Did you think you’d be doing what you are right now? How would you have responded as an 18-year old if you were passed over at chances to realize your dream? Life would be far more boring and predictable if everything turned out as planned. The same goes for these young hockey players. An article on Wild.com mentioned some of these stories last week here. Looking back at some of my older ISS Draft Guides I saw some players who ended up going undrafted and are attending the Wild’s Prospect Development Camp; these players were defenseman Alex Gudbranson as well as forwards Jessey Asteles and Minnesota free agent signee Zack Mitchell. The reason these players went undrafted vary, for some it was because some clubs didn’t want to take a gamble. Every teams’ scouts understand if they can’t deliver in the later rounds they might be looking for a job. So in some ways its like making a wager on a player and their future potential. Kind of like a person can do at www.sportsbettingsites.tv, where they might wager on a team or a horse of their choice. Yet the experts always toss in who they see as the favorite. For Gudbranson and Mitchell they were written about twice in ISS and I will share with you what they had to say both times to give you a better idea of what these players bring to the organization or could if we signed them. So what did ISS have to say?
D – Alex Gudbranson (Kingston / Sault Ste. Marie, OHL)

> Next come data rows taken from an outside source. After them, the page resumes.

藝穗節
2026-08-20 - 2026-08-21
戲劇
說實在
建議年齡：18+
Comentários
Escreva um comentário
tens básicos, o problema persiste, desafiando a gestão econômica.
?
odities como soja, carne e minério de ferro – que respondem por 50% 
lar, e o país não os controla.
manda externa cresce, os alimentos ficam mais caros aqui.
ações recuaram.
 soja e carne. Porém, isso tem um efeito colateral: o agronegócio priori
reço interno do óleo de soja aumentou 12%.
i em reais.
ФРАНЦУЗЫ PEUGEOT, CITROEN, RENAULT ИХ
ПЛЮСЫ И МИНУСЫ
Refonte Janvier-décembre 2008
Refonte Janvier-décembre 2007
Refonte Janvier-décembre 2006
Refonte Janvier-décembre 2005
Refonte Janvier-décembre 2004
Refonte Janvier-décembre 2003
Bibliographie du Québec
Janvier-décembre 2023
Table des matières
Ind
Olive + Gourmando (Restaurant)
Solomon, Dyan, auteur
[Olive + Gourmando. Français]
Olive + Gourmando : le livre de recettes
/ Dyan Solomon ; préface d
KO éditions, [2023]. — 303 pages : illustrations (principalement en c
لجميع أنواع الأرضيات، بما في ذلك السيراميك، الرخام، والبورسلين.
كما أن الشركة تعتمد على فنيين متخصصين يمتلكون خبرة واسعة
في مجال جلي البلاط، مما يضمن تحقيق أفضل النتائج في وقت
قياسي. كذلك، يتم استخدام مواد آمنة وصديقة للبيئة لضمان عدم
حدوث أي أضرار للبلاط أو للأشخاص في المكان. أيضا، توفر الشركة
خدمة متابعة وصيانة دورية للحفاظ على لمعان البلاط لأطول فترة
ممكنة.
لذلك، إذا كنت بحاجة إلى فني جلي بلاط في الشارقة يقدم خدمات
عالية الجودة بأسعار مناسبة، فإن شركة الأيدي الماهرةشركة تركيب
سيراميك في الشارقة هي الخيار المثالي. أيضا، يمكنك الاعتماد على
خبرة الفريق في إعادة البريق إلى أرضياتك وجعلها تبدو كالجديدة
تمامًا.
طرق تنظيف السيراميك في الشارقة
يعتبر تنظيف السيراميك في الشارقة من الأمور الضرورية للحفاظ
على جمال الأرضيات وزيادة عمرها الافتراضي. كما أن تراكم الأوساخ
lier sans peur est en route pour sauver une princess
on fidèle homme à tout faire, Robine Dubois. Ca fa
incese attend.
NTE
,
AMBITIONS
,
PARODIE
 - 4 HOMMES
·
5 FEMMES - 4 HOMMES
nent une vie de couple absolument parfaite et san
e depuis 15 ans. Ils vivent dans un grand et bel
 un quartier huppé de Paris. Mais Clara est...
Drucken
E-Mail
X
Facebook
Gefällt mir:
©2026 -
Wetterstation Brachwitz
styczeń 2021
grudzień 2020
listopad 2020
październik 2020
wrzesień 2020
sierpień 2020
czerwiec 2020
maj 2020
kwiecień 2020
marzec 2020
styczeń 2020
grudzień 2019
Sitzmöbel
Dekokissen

Height: 6’2″ Weight: 206lbs Shoots: Right
2012 Review by ISS: Ranked #135
“The younger brother of Erik Gudbranson is a tough and physical defenseman who competes to the best of his ability at all times. He possesses very good size, and he displays adequate strength. A big-bodied defender with a long reach and good skating ability. An emerging blueliner with underrated skill that uses his size to his advantage against opposing forwards. A spirited body-checker that relishes the high-traffic areas. He is also an effective shot-blocker who is adept at getting in the shooting lanes and limiting rebounds. Still working on game to game consistency and is an unpolished long-term project.”
2013 Review by ISS: Ranked #185
~ Good defensive instincts
~ Mobility and stick to keep opposition at the perimeter
~ Added a slight mean streak to his defensive game
~ Willingness to block shots
~ Great character leader
~ Hesitates to get involved offensively from the point
The reports would indicate that Gudbranson is a no-nonsense stay-at-home defenseman who does the dirty work necessary to limit chances in their own end. May be worth a contract to improve depth in the organization until other defenseman like John Draeger, Carson Soucy and Nolan DeJong are still developing in the college ranks.

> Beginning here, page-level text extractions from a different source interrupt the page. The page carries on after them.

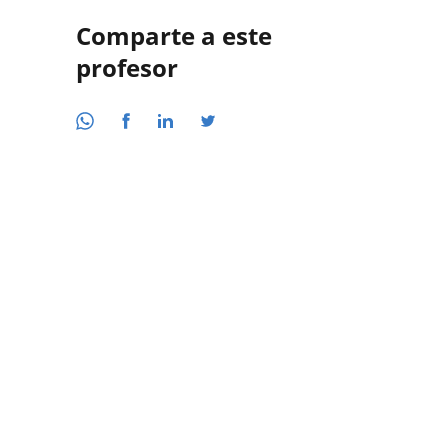
Comparte a este
profesor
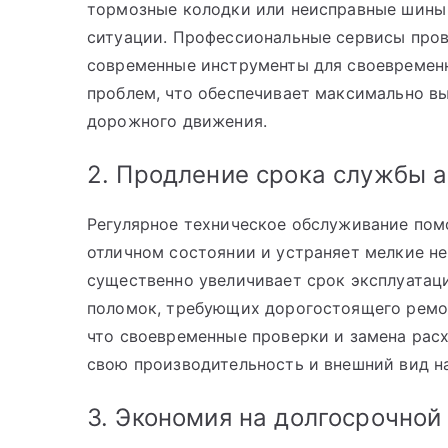
тормозные колодки или неисправные шины 
ситуации. Профессиональные сервисы пров
современные инструменты для своевременн
проблем, что обеспечивает максимально в
дорожного движения.
2. Продление срока службы 
Регулярное техническое обслуживание пом
отличном состоянии и устраняет мелкие не
существенно увеличивает срок эксплуатац
поломок, требующих дорогостоящего ремонт
что своевременные проверки и замена рас
свою производительность и внешний вид на
3. Экономия на долгосрочной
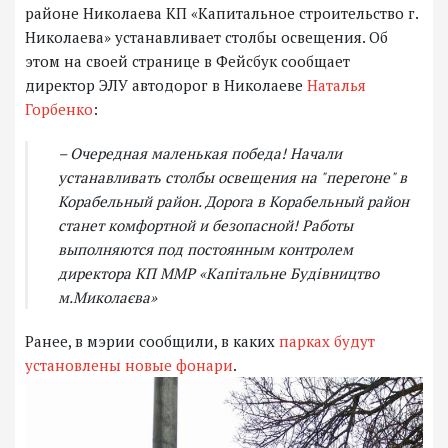
районе Николаева КП «Капитальное строительство г.
Николаева» устанавливает столбы освещения. Об
этом на своей странице в Фейсбук сообщает
директор ЭЛУ автодорог в Николаеве
Наталья
Горбенко
:
– Очередная маленькая победа! Начали
устанавливать столбы освещения на "перегоне" в
Корабельный район. Дорога в Корабельный район
станет комфортной и безопасной! Работы
выполняются под постоянным контролем
директора КП ММР «Капітальне Будівництво
м.Миколаєва»
Ранее, в мэрии сообщили, в каких
парках будут
установлены новые фонари
.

RW – Jessey Astles (Kelowna / Saskatoon / Tri-City, WHL)
Height: 6’1″ Weight: 191lbs Shoots: Left
2011 Review by ISS: Ranked #171
~ Not flashy but gets job done
~ Plays all 200 feet
~ A grinder that can provide spark
~ Needs to improve skating
~ Stands up for teammates
~ Strong balanced skater
A former teammate of Wild draftee Brett Bulmer, Astles is a tough grinding winger who like Gudbranson does the dirty work to make life easier for his more skilled linemates. Astles may not be a big scorer, but he has a terrific work ethic and is the kind of warrior that coaches love.

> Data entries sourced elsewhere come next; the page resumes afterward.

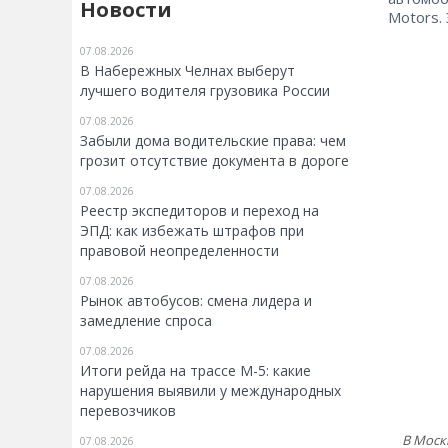
Новости
Motors.
07.08.2026
В Набережных Челнах выберут
лучшего водителя грузовика России
07.08.2026
Забыли дома водительские права: чем
грозит отсутствие документа в дороге
07.08.2026
Реестр экспедиторов и переход на
ЭПД: как избежать штрафов при
правовой неопределенности
07.08.2026
Рынок автобусов: смена лидера и
замедление спроса
07.08.2026
Итоги рейда на трассе М-5: какие
нарушения выявили у международных
перевозчиков
В Моск
07.08.2026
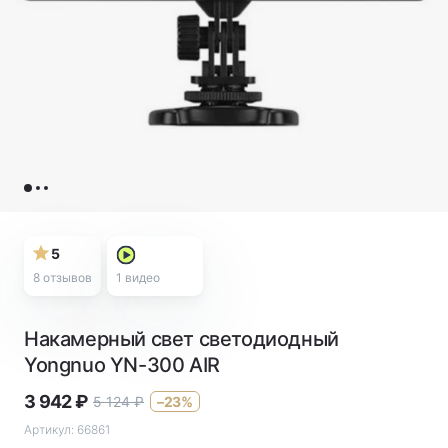
5
8 отзывов
1
видео
Накамерный свет светодиодный
Yongnuo YN-300 AIR
3 942
₽
5 124
₽
–23%
Артикул:
66861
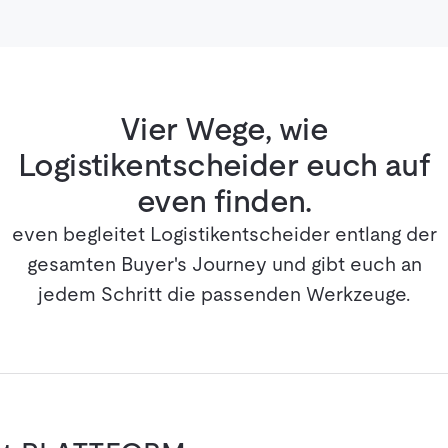
Vier Wege, wie
Logistikentscheider euch auf
even finden.
even begleitet Logistikentscheider entlang der
gesamten Buyer's Journey und gibt euch an
jedem Schritt die passenden Werkzeuge.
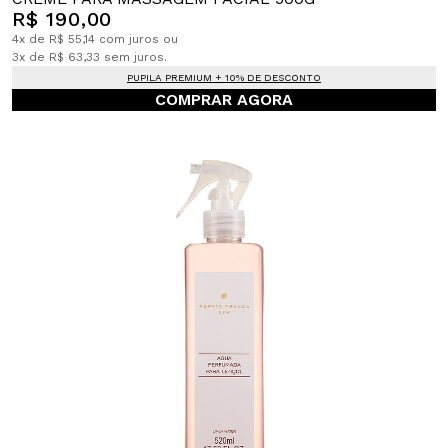
R$ 190,00
4x de R$ 55,14 com juros ou
3x de R$ 63,33 sem juros.
PUPILA PREMIUM + 10% DE DESCONTO
COMPRAR AGORA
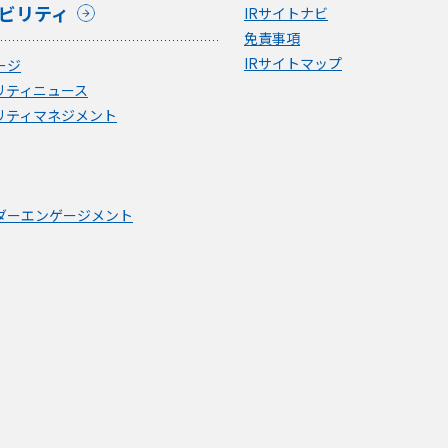
ビリティ
IRサイトナビ
免責事項
IRサイトマップ
ージ
リティニュース
リティマネジメント
ダーエンゲージメント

RW – Zack Mitchell (Guelph, OHL)
Height: 6’0″ Weight: 184lbs Shoots: Right
2011 Review by ISS: #181
~ Excellent work ethic on a consistent basis
~ Good hand-eye coordination
~ Above average skating ability
~ Very good on Penalty Kill unit
2012 Review by ISS: #186
~ Shown marked improvement
~ High end stickhandling ability
~ Excellent work ethic and hustle on a consistent basis
~ Above average skating ability
~ Reliable penalty killer
Zack Mitchell is a player who has useful skills at both ends of the ice. He may not be the biggest or most gritty skater at Wild Prospect Camp but he has a knack for finding his way into scoring areas and has the ability to finish those opportunities. This should make him be a very useful and versatile player for the Iowa Wild which really could use help all over after what was a very difficult and trying 2013-14 season. He is a kid who gave up a chance to play at Harvard to go on to play in the OHL, so he is certainly a kid who is dedicated towards his dream.
Wild prospect camp concludes this evening with their last Team White vs. Team Green scrimmage. I plan on posting a short podcast after the scrimmage relaying some thoughts on some of the individual performances. Hope to see you there.